■ Task brief
Produce a verbatim transcription of the entries, with all pictures omitted.
Start of Data shown
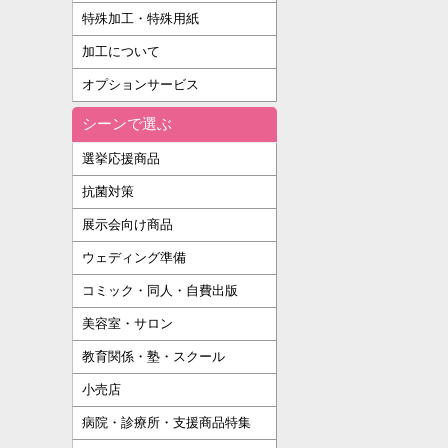
特殊加工・特殊用紙
加工について
オプションサービス
シーンで選ぶ
選挙応援商品
抗菌対策
展示会向け商品
ウェディング準備
コミック・同人・自費出版
美容室・サロン
教育関係・塾・スクール
小売店
病院・診療所・支援商品特集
End of Data shown
■ Written reply
特殊加工・特殊用紙
加工について
オプションサービス
シーンで選ぶ
選挙応援商品
抗菌対策
展示会向け商品
ウェディング準備
コミック・同人・自費出版
美容室・サロン
教育関係・塾・スクール
小売店
病院・診療所・支援商品特集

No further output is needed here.